Over the past 2 days I read Hatchet by Gary Paulsen...not strictly a "nature" book but rather a wilderness survival type book, I just think he writes the wilderness *really* well. It was a compelling and extremely engaging read.

D
 
Donna Rose said:
Over the past 2 days I read Hatchet by Gary Paulsen...not strictly a "nature" book but rather a wilderness survival type book, I just think he writes the wilderness *really* well. It was a compelling and extremely engaging read.

D

Just checked him out. He has lots of books I want to read. They seem to be geared towards young adults, but I'm a firm believer that good books are timeless and ageless.
 
Over the past 2 days I read Hatchet by Gary Paulsen...not strictly a "nature" book but rather a wilderness survival type book, I just think he writes the wilderness *really* well. It was a compelling and extremely engaging read.
That's the first book that came to my mind when I thought "Nature Literature". I read that book when I was about 12 and it is still one of my most memorable books.
 
My favorite nature book is Two in the far North - by Margaret Murie. It's a wonderful biography about her difficult pioneer life in Alaska and how she came to champion the Alaskan National Wilderness. It's also an amazing love story about her and her husband Olaf's long and wonderful marriage. John Denver wrote a beautiful song, a waltz, about them but I can't recall the title. (A Song for all Lovers- that might be it)
 
Prodigal Summer by Barbara Kingsolver is still one of my absolute favourite books. It's beautifully written and really tells a story.
 
Yikes! I'll never be able to read all the books that keep piling up on my reading list!

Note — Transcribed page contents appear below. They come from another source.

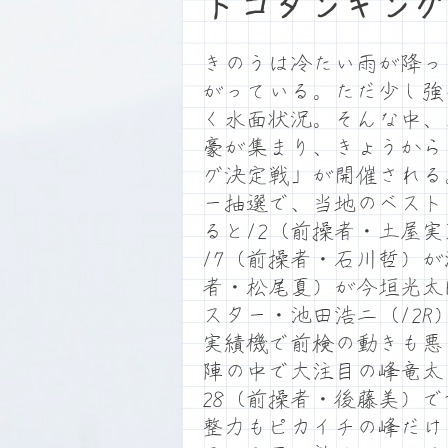
トコタンキング
きのうは冷たい雨が降っ
がっている。ただ少し強
く水面状況。そんな中、
豪が集まり、きょうから
グ決定戦」が開催される
ー抽選で、当地のベスト
ると12（前操者・土屋実
17（前操者・石川哲）が
者・松尾夏）が今垣光太
スター・池田浩二（12R
実績機で前検の動きも悪
陣の中で大注目の峰竜太
28（前操者・後藤美）
整力もピカイチの峰だけ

I'm going to bump this thread because I was just talking about it in another thread.

Anyway, I've been making wonderful progress with my nature reading. Most of my reads come from references made within books I've been reading to other good books.
 
You might like Green Mansions by W.H. Hudson. It is somewhat obscure as classics go. Hudson was a Victorian-era naturalist. His descriptions of the South American jungles are fantastic. It has an unusual love story and strong themes of civilization vs. the natural world.
 
It really is difficult to pick a favorite, but one of my all time most enjoyable has to be Colin Fletcher for his ability to paint a picture with words. Because I do'nt have time for writers crazy imaginations,read that as novels in general. I like true accounts, travel by foot, bicycle, canoe, or vehicle and such.
All of Bill Bryson's books were fun reads. Peter Jenkins could always get me out of the house without leaving my chair.
How about John Muir?
William Least Heat Moon is another. There are many others.